THE TASK:
Throughout the records below, find each line holding "balya" and copy it.

Extracted records
<<<<

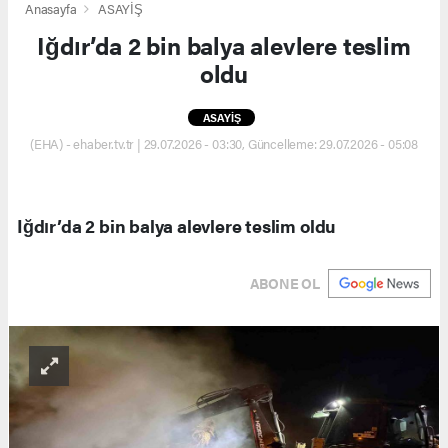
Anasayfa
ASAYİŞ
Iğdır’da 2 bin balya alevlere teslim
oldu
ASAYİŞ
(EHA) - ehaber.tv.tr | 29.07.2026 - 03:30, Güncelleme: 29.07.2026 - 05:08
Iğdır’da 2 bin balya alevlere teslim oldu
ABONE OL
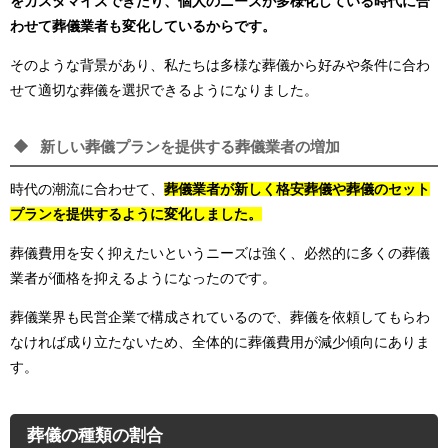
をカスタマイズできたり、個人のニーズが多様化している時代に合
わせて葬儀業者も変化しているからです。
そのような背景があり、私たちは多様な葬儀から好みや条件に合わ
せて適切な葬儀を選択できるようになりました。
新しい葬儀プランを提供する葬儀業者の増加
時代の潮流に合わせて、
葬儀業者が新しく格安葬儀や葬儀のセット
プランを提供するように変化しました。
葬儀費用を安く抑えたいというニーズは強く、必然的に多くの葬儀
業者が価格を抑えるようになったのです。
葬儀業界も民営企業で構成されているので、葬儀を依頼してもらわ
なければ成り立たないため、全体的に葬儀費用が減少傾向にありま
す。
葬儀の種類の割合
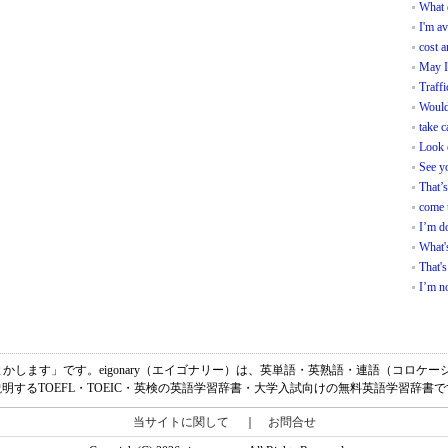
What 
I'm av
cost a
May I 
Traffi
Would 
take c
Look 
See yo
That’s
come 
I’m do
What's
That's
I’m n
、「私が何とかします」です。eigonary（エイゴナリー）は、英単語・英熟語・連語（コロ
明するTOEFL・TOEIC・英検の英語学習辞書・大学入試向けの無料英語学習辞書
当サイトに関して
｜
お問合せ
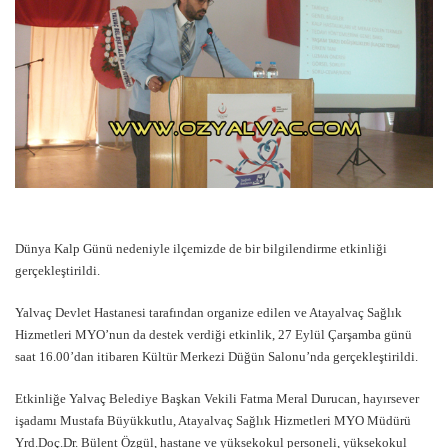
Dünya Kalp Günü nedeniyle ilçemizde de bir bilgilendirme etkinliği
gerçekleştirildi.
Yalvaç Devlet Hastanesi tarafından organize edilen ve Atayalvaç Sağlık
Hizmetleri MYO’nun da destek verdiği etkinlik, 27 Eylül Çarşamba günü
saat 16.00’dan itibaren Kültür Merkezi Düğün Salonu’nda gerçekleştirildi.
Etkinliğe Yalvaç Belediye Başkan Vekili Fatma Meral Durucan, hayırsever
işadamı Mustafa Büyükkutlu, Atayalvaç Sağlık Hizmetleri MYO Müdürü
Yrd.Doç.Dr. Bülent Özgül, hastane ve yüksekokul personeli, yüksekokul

>>>>
<<<<

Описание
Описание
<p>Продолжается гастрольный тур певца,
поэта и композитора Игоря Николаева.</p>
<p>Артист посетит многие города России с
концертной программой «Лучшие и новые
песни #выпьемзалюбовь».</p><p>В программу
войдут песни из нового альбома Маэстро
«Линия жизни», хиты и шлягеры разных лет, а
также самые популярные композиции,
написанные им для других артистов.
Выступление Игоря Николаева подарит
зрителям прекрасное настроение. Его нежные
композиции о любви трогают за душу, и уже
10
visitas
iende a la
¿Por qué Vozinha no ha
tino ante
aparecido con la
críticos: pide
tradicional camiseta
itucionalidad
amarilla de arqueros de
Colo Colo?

>>>>
<<<<

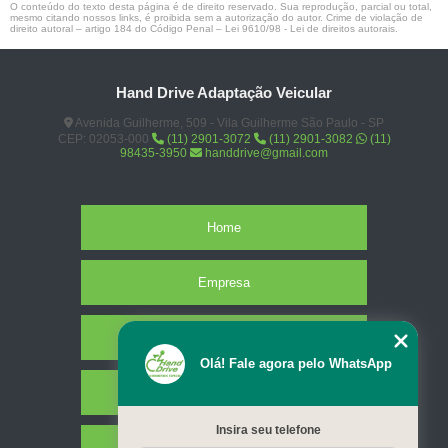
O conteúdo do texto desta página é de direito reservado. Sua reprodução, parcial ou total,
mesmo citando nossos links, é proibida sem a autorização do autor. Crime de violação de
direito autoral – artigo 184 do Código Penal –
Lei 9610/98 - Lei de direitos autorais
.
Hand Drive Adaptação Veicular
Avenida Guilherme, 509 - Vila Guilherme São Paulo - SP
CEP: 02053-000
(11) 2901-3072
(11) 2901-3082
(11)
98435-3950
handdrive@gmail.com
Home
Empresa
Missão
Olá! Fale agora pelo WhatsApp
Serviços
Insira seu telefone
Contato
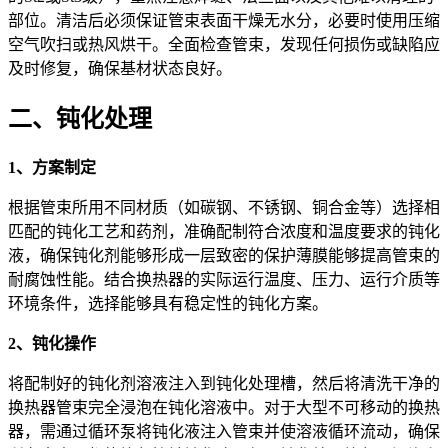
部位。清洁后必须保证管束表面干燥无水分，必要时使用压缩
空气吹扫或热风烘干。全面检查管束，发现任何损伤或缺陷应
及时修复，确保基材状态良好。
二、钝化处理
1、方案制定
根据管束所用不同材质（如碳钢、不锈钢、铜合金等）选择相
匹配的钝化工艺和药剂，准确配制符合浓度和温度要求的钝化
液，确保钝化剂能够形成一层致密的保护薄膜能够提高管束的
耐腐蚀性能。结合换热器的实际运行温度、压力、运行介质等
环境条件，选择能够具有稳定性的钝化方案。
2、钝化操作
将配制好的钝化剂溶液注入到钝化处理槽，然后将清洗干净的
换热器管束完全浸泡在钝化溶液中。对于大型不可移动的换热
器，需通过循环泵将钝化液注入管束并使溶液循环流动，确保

>>>>

RESPONSE FOR THIS EXERCISE:
Iğdır’da 2 bin balya alevlere teslim
Iğdır’da 2 bin balya alevlere teslim oldu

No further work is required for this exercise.